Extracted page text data
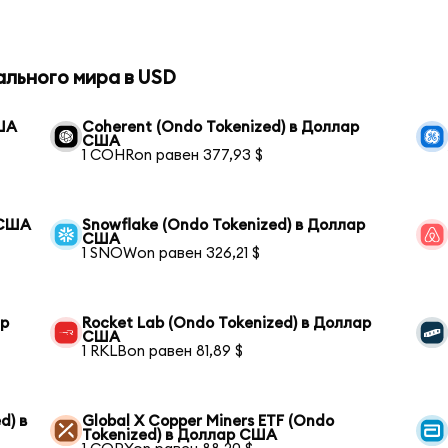
ального мира в USD
США
Coherent (Ondo Tokenized) в Доллар
США
1 COHRon равен 377,93 $
 США
Snowflake (Ondo Tokenized) в Доллар
США
1 SNOWon равен 326,21 $
ар
Rocket Lab (Ondo Tokenized) в Доллар
США
1 RKLBon равен 81,89 $
d) в
Global X Copper Miners ETF (Ondo
Tokenized) в Доллар США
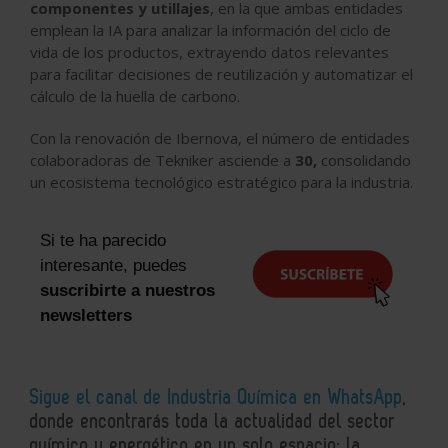
componentes y utillajes
, en la que ambas entidades
emplean la IA para analizar la información del ciclo de
vida de los productos, extrayendo datos relevantes
para facilitar decisiones de reutilización y automatizar el
cálculo de la huella de carbono.
Con la renovación de Ibernova, el número de entidades
colaboradoras de Tekniker asciende a
30,
consolidando
un ecosistema tecnológico estratégico para la industria.
Si te ha parecido
interesante, puedes
suscribirte a nuestros
newsletters
Sigue el canal de Industria Química en WhatsApp
,
donde encontrarás toda la actualidad del sector
químico y energético en un solo espacio: la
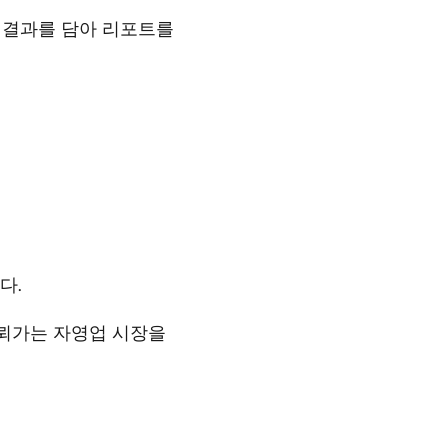
결과를 담아 리포트를 
다.
뢰가는 자영업 시장을 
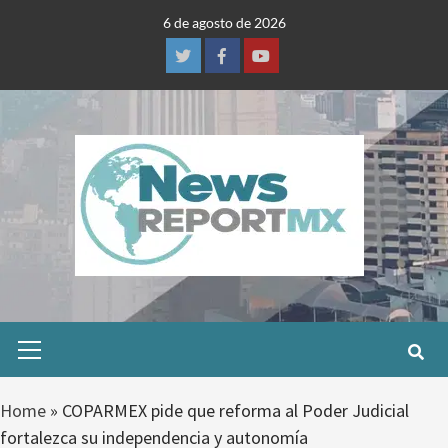
Skip
6 de agosto de 2026
to
content
Twitter
Facebook
Youtube
Primary
Menu
Home
»
COPARMEX pide que reforma al Poder Judicial
fortalezca su independencia y autonomía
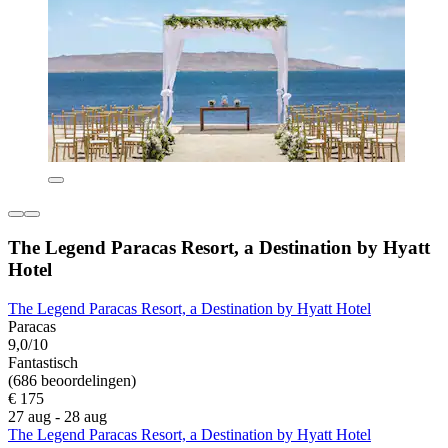
The Legend Paracas Resort, a Destination by Hyatt
Hotel
The Legend Paracas Resort, a Destination by Hyatt Hotel
Paracas
9,0/10
Fantastisch
(686 beoordelingen)
€ 175
27 aug - 28 aug
The Legend Paracas Resort, a Destination by Hyatt Hotel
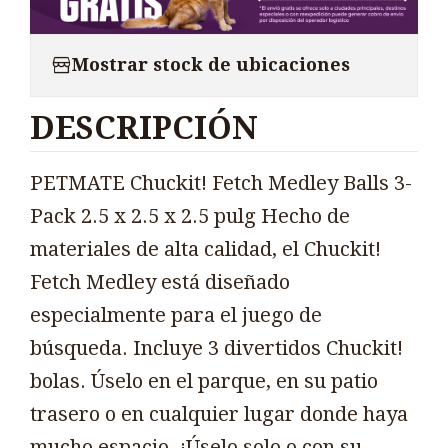
Mostrar stock de ubicaciones
DESCRIPCIÓN
PETMATE Chuckit! Fetch Medley Balls 3-
Pack 2.5 x 2.5 x 2.5 pulg Hecho de
materiales de alta calidad, el Chuckit!
Fetch Medley está diseñado
especialmente para el juego de
búsqueda. Incluye 3 divertidos Chuckit!
bolas. Úselo en el parque, en su patio
trasero o en cualquier lugar donde haya
mucho espacio. ¡Úselo solo o con su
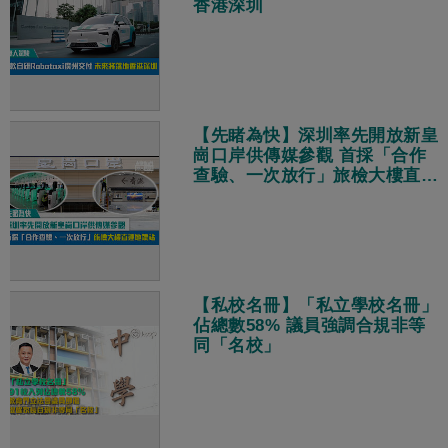
香港深圳
【先睹為快】深圳率先開放新皇
崗口岸供傳媒參觀 首採「合作
查驗、一次放行」旅檢大樓直連
地鐵站
【私校名冊】「私立學校名冊」
佔總數58% 議員強調合規非等
同「名校」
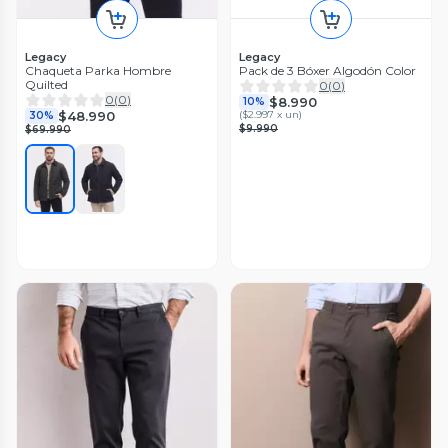
Legacy
Legacy
Chaqueta Parka Hombre
Pack de 3 Bóxer Algodón Color
Quilted
0
(
0
)
0
(
0
)
$8.990
10%
$48.990
(
$2.997 x un
)
30%
$9.990
$69.990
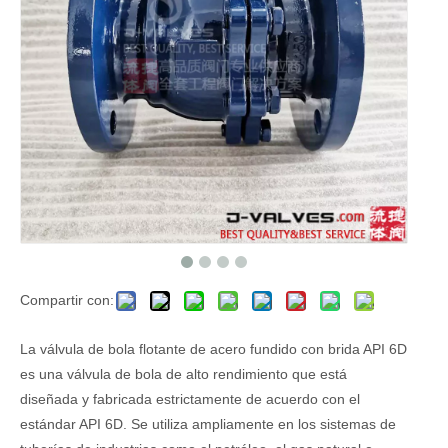
Compartir con:
La válvula de bola flotante de acero fundido con brida API 6D
es una válvula de bola de alto rendimiento que está
diseñada y fabricada estrictamente de acuerdo con el
estándar API 6D. Se utiliza ampliamente en los sistemas de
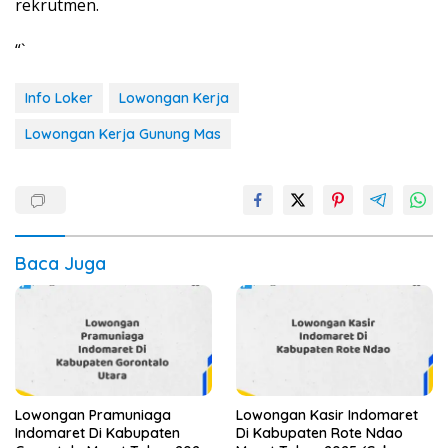
rekrutmen.
“`
Info Loker
Lowongan Kerja
Lowongan Kerja Gunung Mas
Baca Juga
Lowongan Pramuniaga
Lowongan Kasir Indomaret
Indomaret Di Kabupaten
Di Kabupaten Rote Ndao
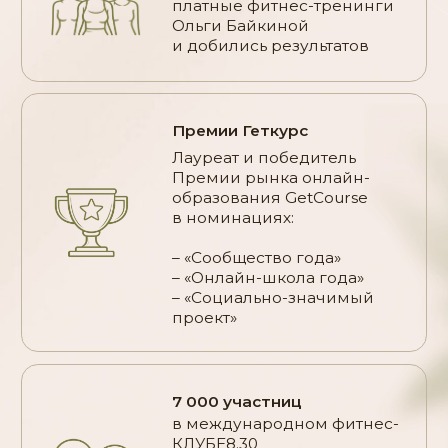
Гарантии
Налоговый
вычет
Если мы не оправдаем
ваши ожидания по
Участницы программы
качеству, мы
вернем
«Ведьма» могут
вам деньги
сделать налоговый
без лишних вопросов.
вычет.
Документ
Ответы на
частые
вопросы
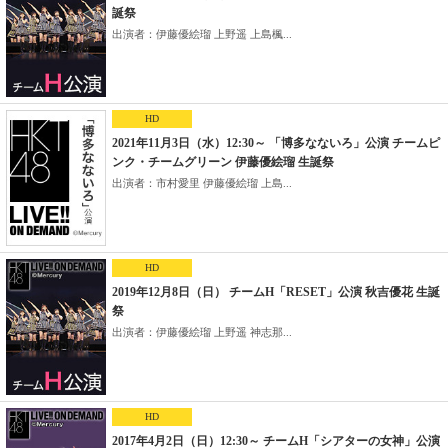
誕祭
出演者：伊藤優絵瑠 上野遥 上島楓...
HD
2021年11月3日（水）12:30～ 「博多なないろ」公演 チームピ
ンク・チームグリーン 伊藤優絵瑠 生誕祭
出演者：市村愛里 伊藤優絵瑠 上島...
HD
2019年12月8日（日） チームH「RESET」公演 秋吉優花 生誕
祭
出演者：伊藤優絵瑠 上野遥 神志那...
HD
2017年4月2日（日）12:30～ チームH「シアターの女神」公演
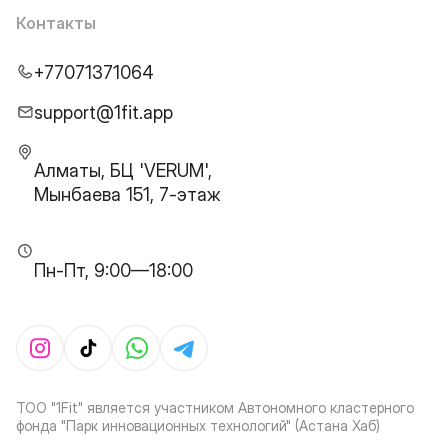
Контакты
+77071371064
support@1fit.app
Алматы, БЦ 'VERUM',
Мынбаева 151, 7-этаж
Пн-Пт, 9:00—18:00
ТОО "1Fit" является участником Автономного кластерного
фонда "Парк инновационных технологий" (Астана Хаб)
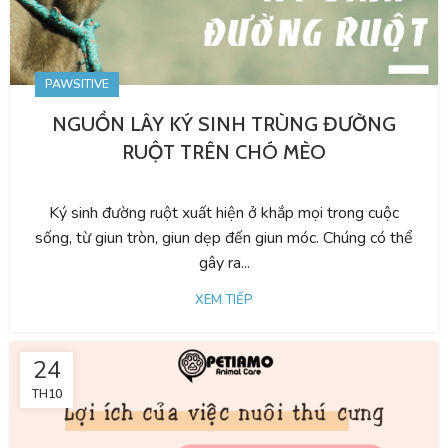
PAWSITIVE
NGUỒN LÂY KÝ SINH TRÙNG ĐƯỜNG
RUỘT TRÊN CHÓ MÈO
Ký sinh đường ruột xuất hiện ở khắp mọi trong cuộc
sống, từ giun tròn, giun dẹp đến giun móc. Chúng có thể
gây ra...
XEM TIẾP
24
TH10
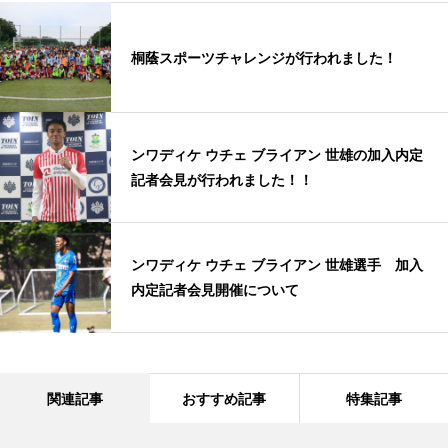
桐蔭スポーツチャレンジが行われました！
ンワディケ ウチェ ブライアン 世雄の加入内定
記者会見が行われました！！
ンワディケ ウチェ ブライアン 世雄選手 加入
内定記者会見開催について
関連記事
おすすめ記事
特集記事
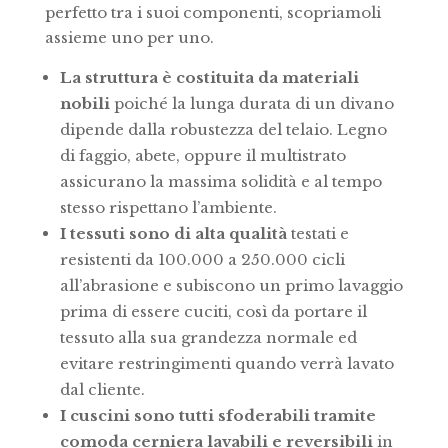
perfetto tra i suoi componenti, scopriamoli
assieme uno per uno.
La struttura è costituita da materiali
nobili
poiché la lunga durata di un divano
dipende dalla robustezza del telaio. Legno
di faggio, abete, oppure il multistrato
assicurano la massima solidità e al tempo
stesso rispettano l’ambiente.
I tessuti sono di alta qualità
testati e
resistenti da 100.000 a 250.000 cicli
all’abrasione e subiscono un primo lavaggio
prima di essere cuciti, così da portare il
tessuto alla sua grandezza normale ed
evitare restringimenti quando verrà lavato
dal cliente.
I cuscini sono tutti sfoderabili tramite
comoda cerniera lavabili e reversibili
in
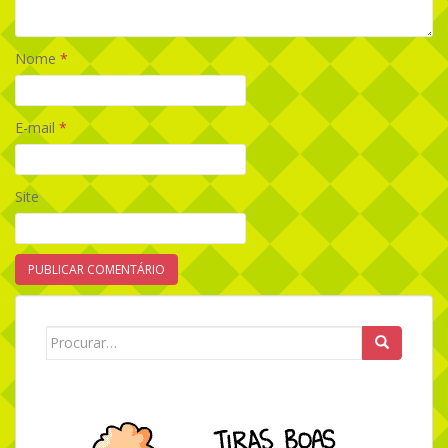
Nome
*
E-mail
*
Site
Search for:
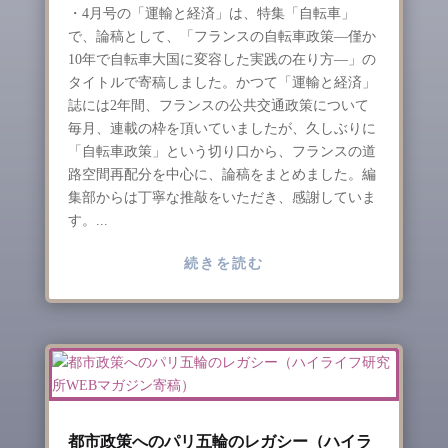
・4月号の「運輸と経済」は、特集「自転車」
で、論稿として、「フランスの自転車政策―僅か
10年で自転車大国に変容した実践の在り方―」の
タイトルで寄稿しました。かつて「運輸と経済」
誌には2年間、フランスの公共交通政策について
毎月、連載の枠を頂いていましたが、久しぶりに
「自転車政策」という切り口から、フランスの道
路空間再配分を中心に、論稿をまとめました。編
集部からは丁寧な推敲をいただき、感謝していま
す。...
続きを読む
都市政策へのパリ五輪のレガシー（ハイラ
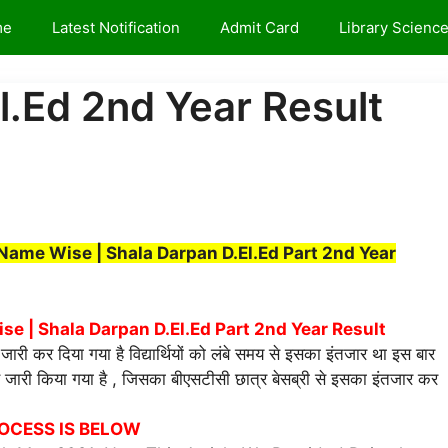
me
Latest Notification
Admit Card
Library Scienc
l.Ed 2nd Year Result
Name Wise | Shala Darpan D.El.Ed Part 2nd Year
 | Shala Darpan D.El.Ed Part 2nd Year Result
ी कर दिया गया है विद्यार्थियों को लंबे समय से इसका इंतजार था इस बार
े जारी किया गया है , जिसका बीएसटीसी छात्र बेसब्री से इसका इंतजार कर
OCESS IS BELOW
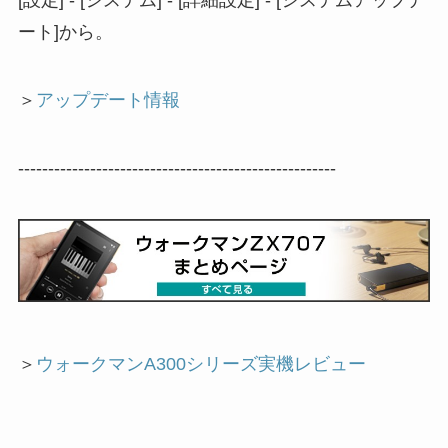
[設定] - [システム] - [詳細設定] - [システムアップデ
ート]から。
＞
アップデート情報
-----------------------------------------------------
＞
ウォークマンA300シリーズ実機レビュー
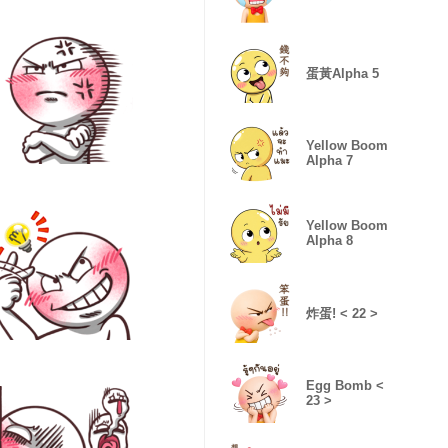
蛋黃Alpha 5
Yellow Boom
Alpha 7
Yellow Boom
Alpha 8
炸蛋! < 22 >
Egg Bomb <
23 >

Exercise description – Starting at the line above that contains "assicurano la massima solidità e al tempo", transcribe every line exactly through the line that contains "集部からは丁寧な推敲をいただき、感謝していま", including that last one, and skip the pictures.

Written answer –
assicurano la massima solidità e al tempo
stesso rispettano l’ambiente.
I tessuti sono di alta qualità
testati e
resistenti da 100.000 a 250.000 cicli
all’abrasione e subiscono un primo lavaggio
prima di essere cuciti, così da portare il
tessuto alla sua grandezza normale ed
evitare restringimenti quando verrà lavato
dal cliente.
I cuscini sono tutti sfoderabili tramite
comoda cerniera lavabili e reversibili
in
Nome
*
E-mail
*
Site
Search for:
・4月号の「運輸と経済」は、特集「自転車」
で、論稿として、「フランスの自転車政策―僅か
10年で自転車大国に変容した実践の在り方―」の
タイトルで寄稿しました。かつて「運輸と経済」
誌には2年間、フランスの公共交通政策について
毎月、連載の枠を頂いていましたが、久しぶりに
「自転車政策」という切り口から、フランスの道
路空間再配分を中心に、論稿をまとめました。編
集部からは丁寧な推敲をいただき、感謝していま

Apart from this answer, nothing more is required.